Human Rights Watch warmly welcomes this development. We believe the work carried out under this initial two-year mandate can usefully contribute to strengthening corporate accountability standards and their implementation. This process should build on other U.N. efforts, including the U.N. Norms on the Responsibilities of Transnational Corporations and Other Business Enterprises with Regard to Human Rights (the Norms) and the report on business and human rights issued in February by the Office of the High Commissioner for Human Rights.

As you consider whom to appoint as your special representative on business and human rights, we would like to offer our views on the key qualifications you should seek in potential candidates for this post.

Candidates for the position of special representative must have a strong human rights background. Under the resolution, the special representative is mandated to identify standards of corporate responsibility and accountability with regard to human rights, to study and clarify concepts such as “complicity” and “spheres of influence” as they relate to the human rights responsibilities of businesses, and to develop methodologies for assessing the human rights impact of business activities, among other tasks. The ability and credibility of the special representative to adequately fulfill the mandate thus depends in large part upon her or his expertise on the human rights issues arising in the context of business activities. We also recognize that, to be effective, the special representative should be sensitive to the perspectives of business on these matters.

A commitment to standard-setting on business and human rights is equally essential for prospective candidates. States retain the primary responsibility for human rights, but businesses also have human rights responsibilities. The high commissioner for human rights noted in a recent report that “there remains a gap in understanding the nature and scope of responsibilities of business with regard to human rights” and that the proliferation of voluntary corporate social responsibility initiatives providing different standards “could lead to inconsistent practices between companies and across nations.” These and other shortcomings mean that it can be very difficult for corporations to develop adequate human rights policies and procedures. They also complicate efforts to hold accountable those businesses that do not live up to their responsibilities. Therefore, there is a clear need to develop strong standards on business and human rights as well as measures for their implementation. This approach would be consistent with the commission’s intention to “identify options for strengthening standards…and possible means of implementation,” expressed in 2004, when it initiated its present work on business and human rights.

In that context, we note that the special representative should draw upon existing initiatives and standards, as specified in the decision taken at the recently-concluded 61st session of the commission. The U.N. Norms stand as the most significant such initiative. Together with their accompanying commentary, the norms are currently the most authoritative and comprehensive elaboration of the responsibilities of business with regard to human rights. We believe the special representative should use the norms as a benchmark for identifying standards on corporate responsibility and accountability.

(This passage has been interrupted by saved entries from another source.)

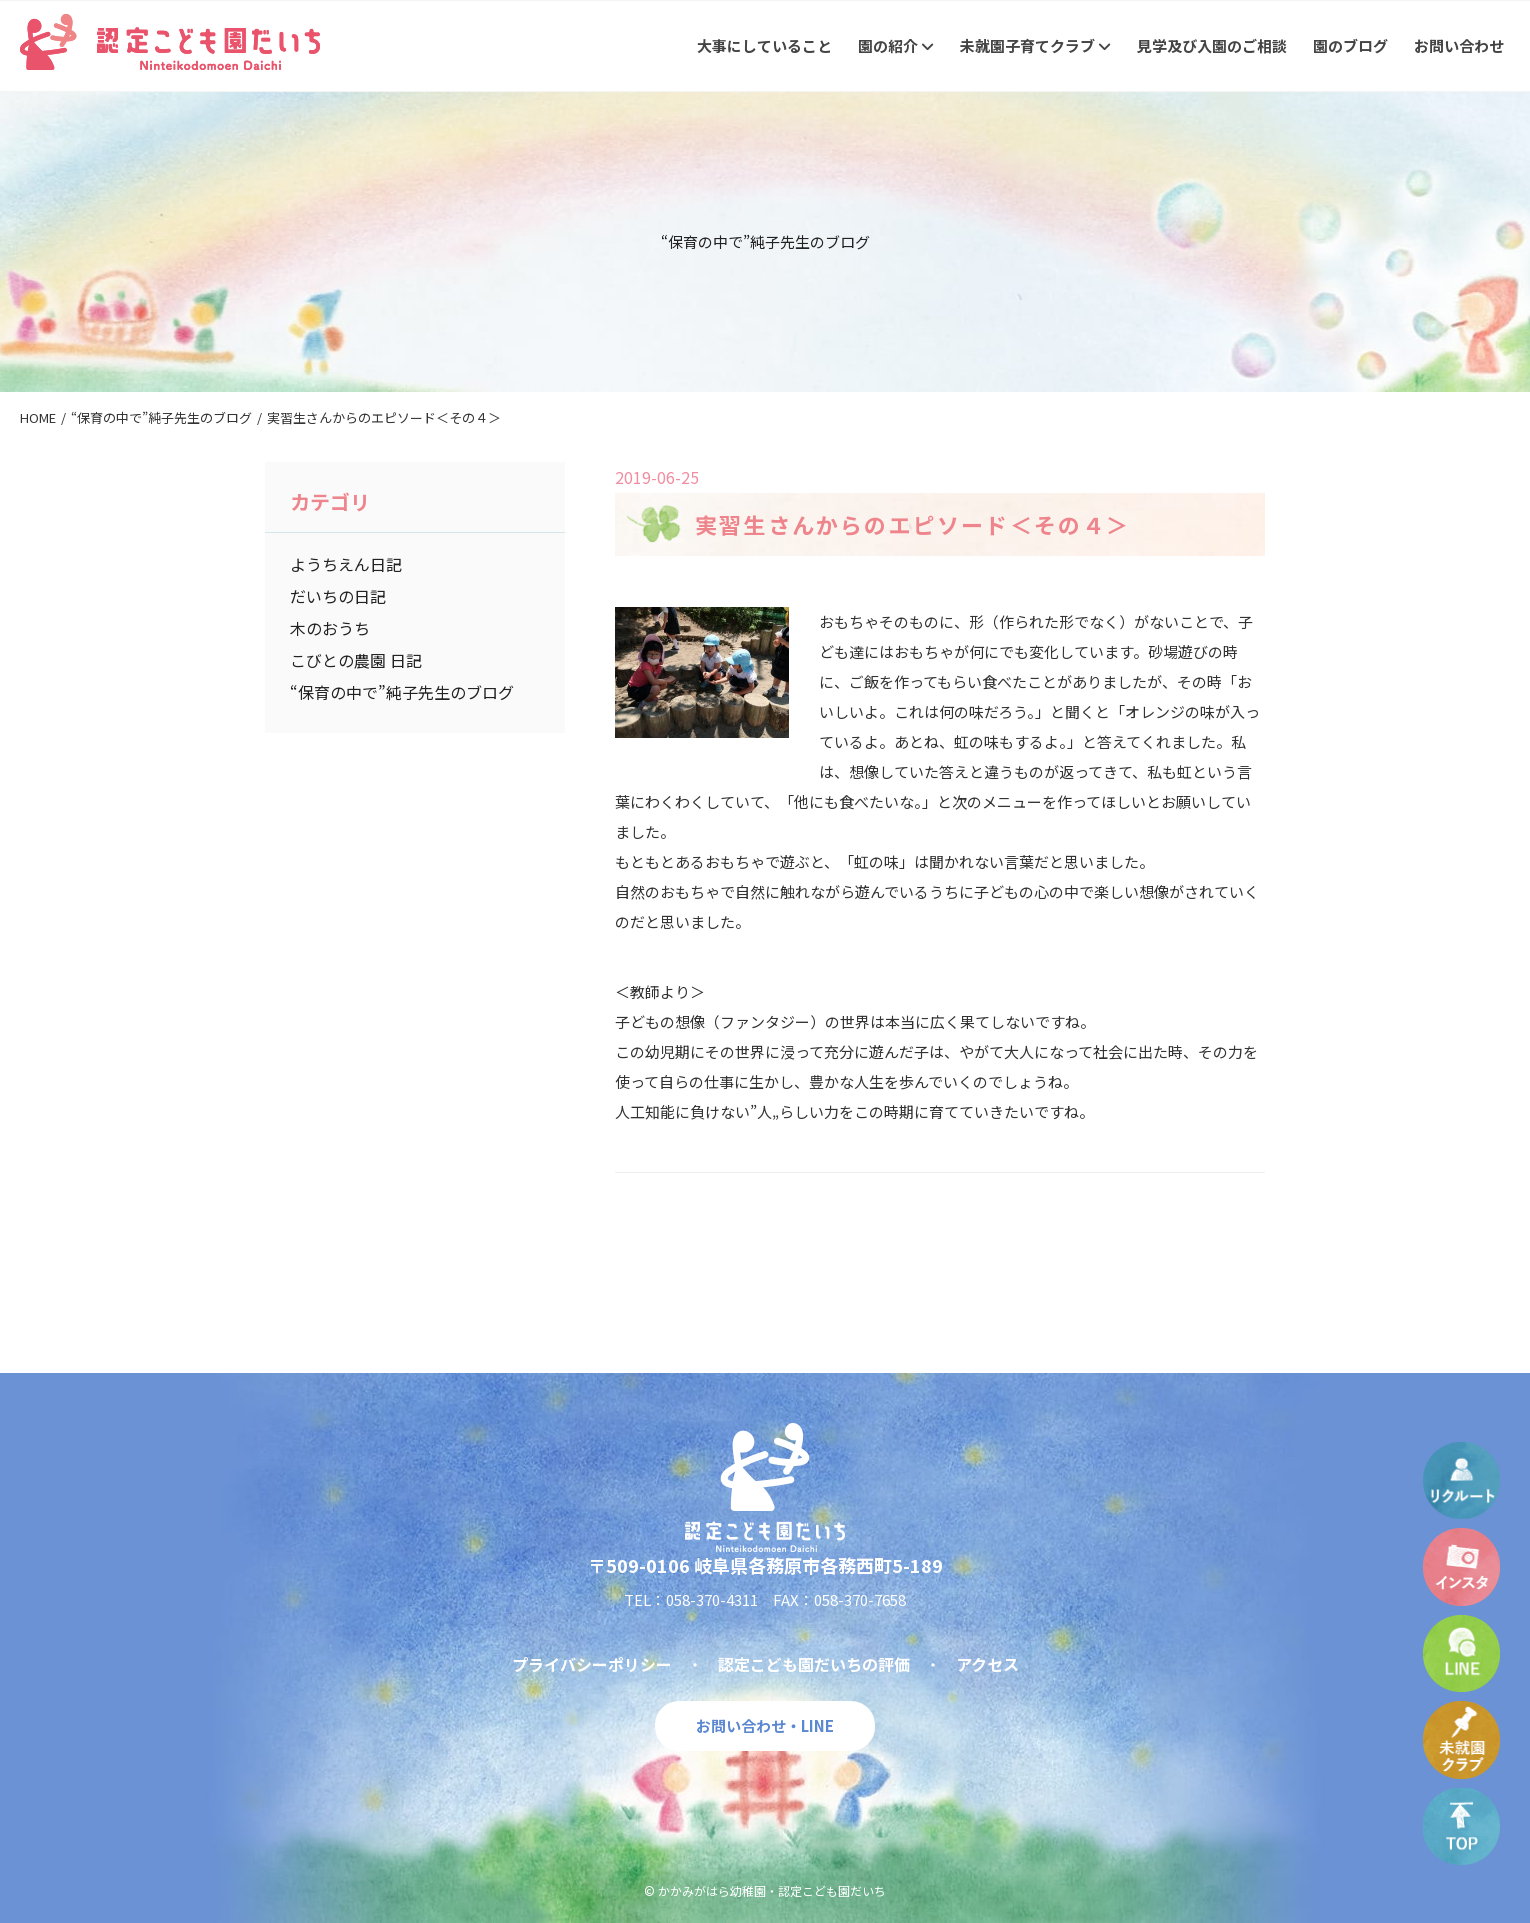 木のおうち (330, 628)
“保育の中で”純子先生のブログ (402, 692)
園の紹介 (896, 45)
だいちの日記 (338, 596)
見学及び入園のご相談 (1212, 45)
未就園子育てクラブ (1035, 45)
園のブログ (1350, 45)
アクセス (987, 1664)
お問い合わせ (1459, 45)
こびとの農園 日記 (356, 660)
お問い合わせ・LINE (765, 1725)
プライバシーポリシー (592, 1664)
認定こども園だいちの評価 (814, 1664)
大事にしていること (764, 45)
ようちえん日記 (346, 564) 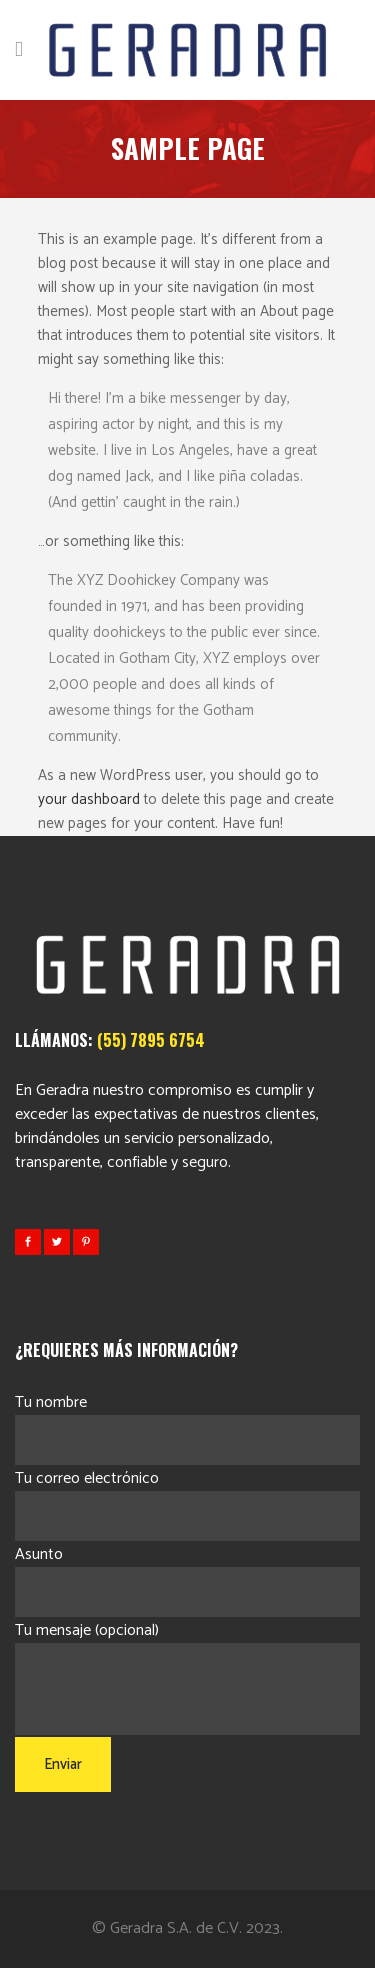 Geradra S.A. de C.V (174, 1928)
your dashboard (89, 799)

Finally, we note that the special representative should reach out to and thoroughly engage with all stakeholders. These include representatives from business, governments, and civil society, including nongovernmental organizations and communities affected by business operations.

Thank you for your attention. We look forward to taking part in a constructive dialogue on business and human rights issues with the special representative and to continuing our engagement with your office on these and other issues.